Chat is great for figuring something out once. A workflow is for when you need that something to happen every time — reliably, in the same order, without you driving it by hand. It’s a visual graph: boxes (nodes) that each do one job — call a model, run code, hit an API, send an email — connected so the output of one flows into the next.

The Catalyst workflow editor: an input node feeding a research agent, fanning out to three model nodes (GPT, Sonnet, Gemini) that converge on a final node, with a node palette on the right.

Repeatable

The same steps run the same way every time — no re-prompting, no drift.

Automatic

Run it on a schedule and have the result emailed to you, hands-off.

Composable

Mix models, code, your tools, and your data in one pipeline — and reuse one workflow inside another.

Auditable

Every run is saved with its inputs and per-step outputs, so you can see exactly what happened.

A workflow is a set of nodes wired together. Each node has a type that decides what it does — take input, call a model, run Python, render a template, call a tool, branch on a condition, loop over a list, or call another workflow. You connect them by referencing one node’s output in another’s input, and Catalyst figures out the order to run them in.

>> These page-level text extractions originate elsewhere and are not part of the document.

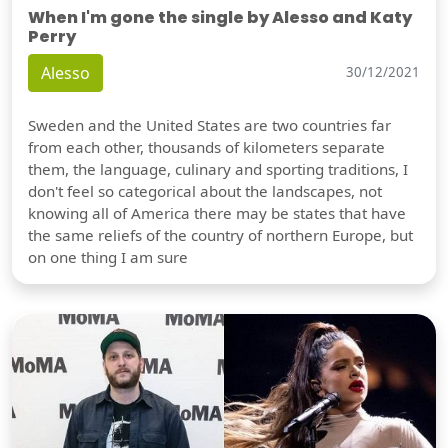
When I'm gone the single by Alesso and Katy
Perry
Alesso
30/12/2021
Sweden and the United States are two countries far
from each other, thousands of kilometers separate
them, the language, culinary and sporting traditions, I
don't feel so categorical about the landscapes, not
knowing all of America there may be states that have
the same reliefs of the country of northern Europe, but
on one thing I am sure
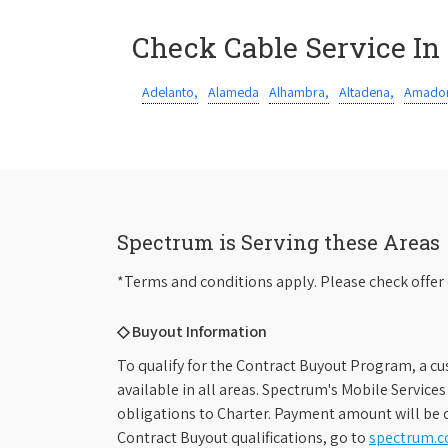
Check Cable Service In
Adelanto,
Alameda
Alhambra,
Altadena,
Amador
Spectrum is Serving these Areas
*Terms and conditions apply. Please check offer 
◇ Buyout Information
To qualify for the Contract Buyout Program, a cu
available in all areas. Spectrum's Mobile Service
obligations to Charter. Payment amount will be d
Contract Buyout qualifications, go to
spectrum.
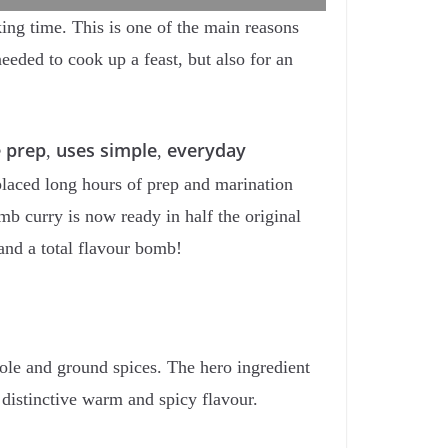
ing time. This is one of the main reasons
eeded to cook up a feast, but also for an
e prep
uses simple
everyday
,
,
placed long hours of prep and marination
b curry is now ready in half the original
 and a total flavour bomb!
hole and ground spices. The hero ingredient
t distinctive warm and spicy flavour.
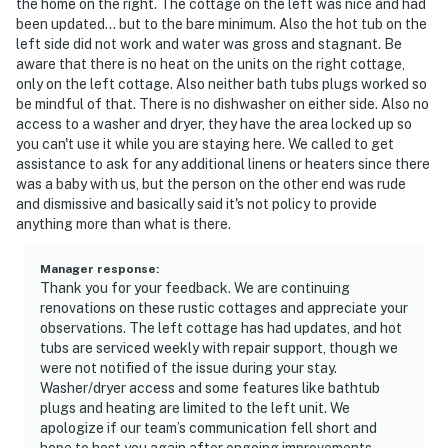
the home on the right. The cottage on the left was nice and had
been updated... but to the bare minimum. Also the hot tub on the
left side did not work and water was gross and stagnant. Be
aware that there is no heat on the units on the right cottage,
only on the left cottage. Also neither bath tubs plugs worked so
be mindful of that. There is no dishwasher on either side. Also no
access to a washer and dryer, they have the area locked up so
you can't use it while you are staying here. We called to get
assistance to ask for any additional linens or heaters since there
was a baby with us, but the person on the other end was rude
and dismissive and basically said it's not policy to provide
anything more than what is there.
Manager response
:
Thank you for your feedback. We are continuing
renovations on these rustic cottages and appreciate your
observations. The left cottage has had updates, and hot
tubs are serviced weekly with repair support, though we
were not notified of the issue during your stay.
Washer/dryer access and some features like bathtub
plugs and heating are limited to the left unit. We
apologize if our team’s communication fell short and
hope to host you again after ongoing improvements.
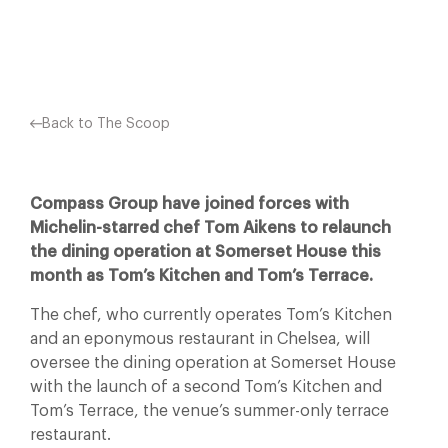
Facebook
X
Pinterest
Back to The Scoop
Compass Group have joined forces with
Michelin-starred chef Tom Aikens to relaunch
the dining operation at Somerset House this
month as Tom’s Kitchen and Tom’s Terrace.
The chef, who currently operates Tom’s Kitchen
and an eponymous restaurant in Chelsea, will
oversee the dining operation at Somerset House
with the launch of a second Tom’s Kitchen and
Tom’s Terrace, the venue’s summer-only terrace
restaurant.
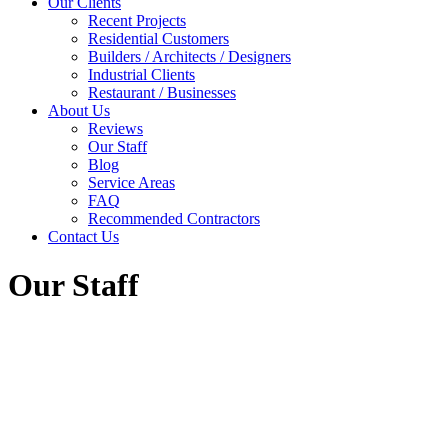
Our Clients
Recent Projects
Residential Customers
Builders / Architects / Designers
Industrial Clients
Restaurant / Businesses
About Us
Reviews
Our Staff
Blog
Service Areas
FAQ
Recommended Contractors
Contact Us
Our Staff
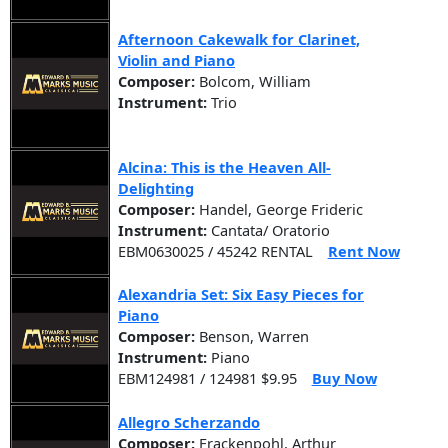
Afternoon Cakewalk for Clarinet,
Violin and Piano
Composer:
Bolcom, William
Instrument:
Trio
Alcina: This is the Heaven All-
Delighting
Composer:
Handel, George Frideric
Instrument:
Cantata/ Oratorio
EBM0630025 / 45242 RENTAL
Rent Now
Alexandria Set: Six Easy Pieces for
Piano
Composer:
Benson, Warren
Instrument:
Piano
EBM124981 / 124981 $9.95
Buy Now
Allegro Scherzando
Composer:
Frackenpohl, Arthur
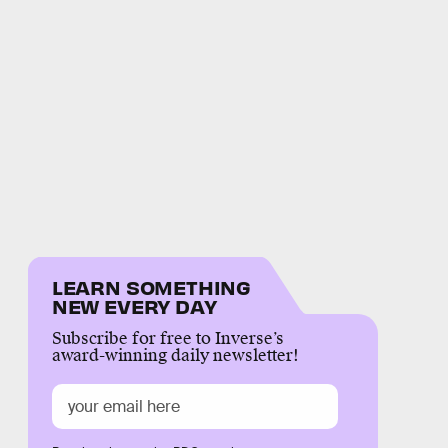
LEARN SOMETHING
NEW EVERY DAY
Subscribe for free to Inverse’s
award-winning daily newsletter!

A workflow can also take a picture as input and hand it to a vision model — see Give a workflow an image to look at.

The full list, with what each one is for, is in the Node reference.

Either way you get the same thing: a saved workflow you can run, schedule, and edit.

Run a workflow on demand and watch each node light up as it executes, or set it on a schedule so it runs by itself. Workflows can email you the result and attach files, so a scheduled workflow becomes a report that just shows up in your inbox. And whether you start a run by hand or it fires on a schedule, a floating runs indicator keeps it visible from any page and notifies you the moment it finishes.